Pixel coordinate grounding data
=== Begin Enclosure ===
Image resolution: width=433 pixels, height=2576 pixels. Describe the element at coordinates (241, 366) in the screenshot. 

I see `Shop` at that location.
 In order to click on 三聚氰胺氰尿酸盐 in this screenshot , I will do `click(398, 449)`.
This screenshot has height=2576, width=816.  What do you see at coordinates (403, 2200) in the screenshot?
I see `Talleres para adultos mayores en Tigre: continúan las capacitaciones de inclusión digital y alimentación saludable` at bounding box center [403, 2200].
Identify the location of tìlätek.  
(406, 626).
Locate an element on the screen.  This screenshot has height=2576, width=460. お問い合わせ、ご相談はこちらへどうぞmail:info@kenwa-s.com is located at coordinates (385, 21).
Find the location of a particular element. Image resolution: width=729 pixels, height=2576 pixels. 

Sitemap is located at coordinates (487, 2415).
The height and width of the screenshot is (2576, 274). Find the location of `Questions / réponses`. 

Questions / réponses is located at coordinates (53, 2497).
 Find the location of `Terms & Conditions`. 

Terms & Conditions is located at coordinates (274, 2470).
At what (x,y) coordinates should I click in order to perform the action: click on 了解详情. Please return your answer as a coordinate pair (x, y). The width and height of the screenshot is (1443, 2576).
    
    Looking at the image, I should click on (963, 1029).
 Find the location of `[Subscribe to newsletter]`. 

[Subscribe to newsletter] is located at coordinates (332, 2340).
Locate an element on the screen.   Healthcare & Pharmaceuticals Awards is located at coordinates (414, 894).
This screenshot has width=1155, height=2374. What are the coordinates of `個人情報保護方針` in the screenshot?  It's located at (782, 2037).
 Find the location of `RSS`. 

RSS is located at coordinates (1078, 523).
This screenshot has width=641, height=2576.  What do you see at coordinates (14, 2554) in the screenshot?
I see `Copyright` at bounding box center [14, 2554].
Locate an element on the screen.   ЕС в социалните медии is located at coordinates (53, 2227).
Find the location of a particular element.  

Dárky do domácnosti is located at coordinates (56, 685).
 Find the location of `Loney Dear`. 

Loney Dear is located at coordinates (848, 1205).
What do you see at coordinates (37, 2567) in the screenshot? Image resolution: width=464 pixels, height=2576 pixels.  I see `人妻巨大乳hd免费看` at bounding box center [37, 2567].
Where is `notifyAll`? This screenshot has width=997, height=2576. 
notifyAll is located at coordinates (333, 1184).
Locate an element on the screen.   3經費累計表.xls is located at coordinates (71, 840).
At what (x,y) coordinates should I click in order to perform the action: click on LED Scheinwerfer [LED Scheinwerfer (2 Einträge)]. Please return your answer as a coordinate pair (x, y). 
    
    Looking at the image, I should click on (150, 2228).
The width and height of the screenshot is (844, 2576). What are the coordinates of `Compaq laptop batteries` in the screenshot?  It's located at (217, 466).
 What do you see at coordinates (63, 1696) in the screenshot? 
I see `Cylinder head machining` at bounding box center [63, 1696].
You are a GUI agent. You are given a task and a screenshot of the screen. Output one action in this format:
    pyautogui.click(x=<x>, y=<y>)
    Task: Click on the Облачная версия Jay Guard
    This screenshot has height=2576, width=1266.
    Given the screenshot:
=== End Enclosure ===
TASK BRIEF
Repeat the data precisely, reproducing every entry.

RESPONSE
Image resolution: width=433 pixels, height=2576 pixels. Describe the element at coordinates (241, 366) in the screenshot. 

I see `Shop` at that location.
 In order to click on 三聚氰胺氰尿酸盐 in this screenshot , I will do `click(398, 449)`.
This screenshot has height=2576, width=816.  What do you see at coordinates (403, 2200) in the screenshot?
I see `Talleres para adultos mayores en Tigre: continúan las capacitaciones de inclusión digital y alimentación saludable` at bounding box center [403, 2200].
Identify the location of tìlätek.  
(406, 626).
Locate an element on the screen.  This screenshot has height=2576, width=460. お問い合わせ、ご相談はこちらへどうぞmail:info@kenwa-s.com is located at coordinates (385, 21).
Find the location of a particular element. Image resolution: width=729 pixels, height=2576 pixels. 

Sitemap is located at coordinates (487, 2415).
The height and width of the screenshot is (2576, 274). Find the location of `Questions / réponses`. 

Questions / réponses is located at coordinates (53, 2497).
 Find the location of `Terms & Conditions`. 

Terms & Conditions is located at coordinates (274, 2470).
At what (x,y) coordinates should I click in order to perform the action: click on 了解详情. Please return your answer as a coordinate pair (x, y). The width and height of the screenshot is (1443, 2576).
    
    Looking at the image, I should click on (963, 1029).
 Find the location of `[Subscribe to newsletter]`. 

[Subscribe to newsletter] is located at coordinates (332, 2340).
Locate an element on the screen.   Healthcare & Pharmaceuticals Awards is located at coordinates (414, 894).
This screenshot has width=1155, height=2374. What are the coordinates of `個人情報保護方針` in the screenshot?  It's located at (782, 2037).
 Find the location of `RSS`. 

RSS is located at coordinates (1078, 523).
This screenshot has width=641, height=2576.  What do you see at coordinates (14, 2554) in the screenshot?
I see `Copyright` at bounding box center [14, 2554].
Locate an element on the screen.   ЕС в социалните медии is located at coordinates (53, 2227).
Find the location of a particular element.  

Dárky do domácnosti is located at coordinates (56, 685).
 Find the location of `Loney Dear`. 

Loney Dear is located at coordinates (848, 1205).
What do you see at coordinates (37, 2567) in the screenshot? Image resolution: width=464 pixels, height=2576 pixels.  I see `人妻巨大乳hd免费看` at bounding box center [37, 2567].
Where is `notifyAll`? This screenshot has width=997, height=2576. 
notifyAll is located at coordinates (333, 1184).
Locate an element on the screen.   3經費累計表.xls is located at coordinates (71, 840).
At what (x,y) coordinates should I click in order to perform the action: click on LED Scheinwerfer [LED Scheinwerfer (2 Einträge)]. Please return your answer as a coordinate pair (x, y). 
    
    Looking at the image, I should click on (150, 2228).
The width and height of the screenshot is (844, 2576). What are the coordinates of `Compaq laptop batteries` in the screenshot?  It's located at (217, 466).
 What do you see at coordinates (63, 1696) in the screenshot? 
I see `Cylinder head machining` at bounding box center [63, 1696].
You are a GUI agent. You are given a task and a screenshot of the screen. Output one action in this format:
    pyautogui.click(x=<x>, y=<y>)
    Task: Click on the Облачная версия Jay Guard
    This screenshot has height=2576, width=1266.
    Given the screenshot:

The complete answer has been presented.